Alex Salmond on Scotland’s independence “Route Map”

This week put a spring in the step of the independence campaign.

After years of inactivity a route forward was finally announced. Little wonder Scottish nationalists are ringing the bells. We are looking forward to the referendum promised by the First Minister of Scotland on the 19th October next year. Everyone will put their shoulders to the wheel to shove the independence wagon forward but we should be ready for bumps along the road.

Nicola Sturgeon announced three things. She wants Boris Johnson to agree Indyref 2 with her, just as David Cameron agreed Indyref 1 with me some ten years ago.

If not she will pop off to the UK Supreme Court to ask for their permission to conduct our own referendum.

Then if that does not work she intends to turn the next UK election into a “plebiscite poll” on independence.

The first of these initiatives requires the backing of a campaign of real grit to force Johnson’s hand to respect Scotland’s democracy. The second is a Hail Mary option. There is little chance of the UK Supreme Court protecting Scottish sovereignty. The third has possibilities but will require clear thinking if it is to succeed.

It is certain that bungling Boris will snub Sturgeon and refuse to agree a referendum. But why should Scotland take no for an answer? He is the weakest Prime Minister in British history. Over the next few months he will be fully engaged in trying to save his own political skin. Right now on his very doorstep in London striking rail workers are taking common cause with striking barristers as the UK heads into the summer of discontent, as family budgets buckle under soaring prices.

The British establishment is deeply underrating the fury among ordinary Scots that the referendum we voted for democratically last year is being blocked undemocratically this year. In these dramatic circumstances why shouldn’t a determined Scottish campaign of popular demonstration in Scotland, parliamentary intervention at Westminster and diplomatic initiatives bring Downing Street’s “big dog” to heel?

In the 19th century Charles Stewart Parnell used London’s own rule book to bring Westminster to a standstill to force attention on Ireland’s cause. The SNP still has 44 seats. ALBA has two. Perhaps it’s time to play Parnell with Westminster. It might just be the straw that breaks Johnson’s back.

The appeal to the Supreme Court is the most difficult to understand of the First Minister’s manoeuvres. It may have a Scottish President and Deputy but it is now a conservative inclined court which will instinctively side with the UK Government. Last year on the issue of the rights of children they knocked back the Scottish Government on a similar argument with Westminster- and that on legislation which had already been passed unanimously by the Scottish Parliament! But the key argument is one of principle. The custodians of Scottish democracy and the sovereignty of the nation are in the elected Scottish Parliament not appointed judges on a bench in the Middlesex Guildhall, two minutes walk from the Palace of Westminster. 

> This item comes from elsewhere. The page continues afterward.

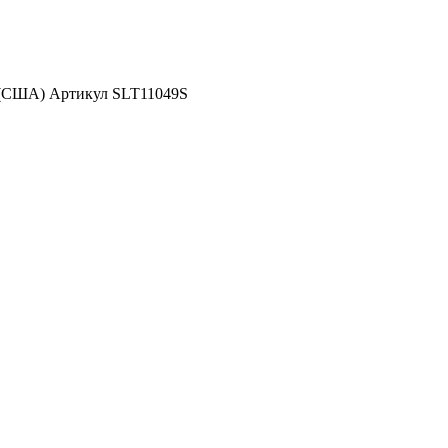
 (США) Артикул SLT11049S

That brings us to the ultimate backstop - the declaration that if there is no referendum in October next year then the next UK election should be turned into a plebiscite on the single issue of Scottish independence.

Ignore the bleating from the terrible twins of unionism - Labour and Tory. If all else fails then it is perfectly legitimate to use a democratic election to progress the independence case instead of a referendum which is being blocked and obstructed.

Two-faced Tories whine that you can’t fight an election on a single issue, conveniently forgetting that they won the 2019 election in England on the slogan of “Get Brexit Done”. 

However, things are not all plain sailing for the independence cause. Such an election test would exclude 16-17 year olds and European citizens who are allowed to vote on the Scottish election franchise. After some confusion it is now being said by the SNP that the “mandate” in the election will require a majority of votes as well as seats.

That is an extraordinarily high bar to set since no party in Scotland has achieved that since 1955. Even Labour in its best year of 1966 fell a whisker short as did the SNP in the peak year of 2015.

If that was to be achieved it could not be by a single Party - the election would have to be fought by a united movement preferably with a single independence candidate in every seat. A “plebiscite election” would not succeed if it is just party political business as usual on the Yes side.

Obviously the vast majority of such candidates would be sitting SNP and ALBA MPs but it would be wise to bring the Green Party on board as well as key independence campaigners out-with party politics aiming to unseat the remaining unionist MPs.

And what then? Such a ballot would electrify international opinion but there are forces at Westminster who would die in the last ditch to stop Scottish independence just as they have refused to concede an independence referendum. The Indy MPs elected in such a vote would require not just to stand on the independence ticket but to pledge to take the political action required to bring it into being.

Their job would not be, as is happening now, to settle down in London but instead to settle up for Scotland.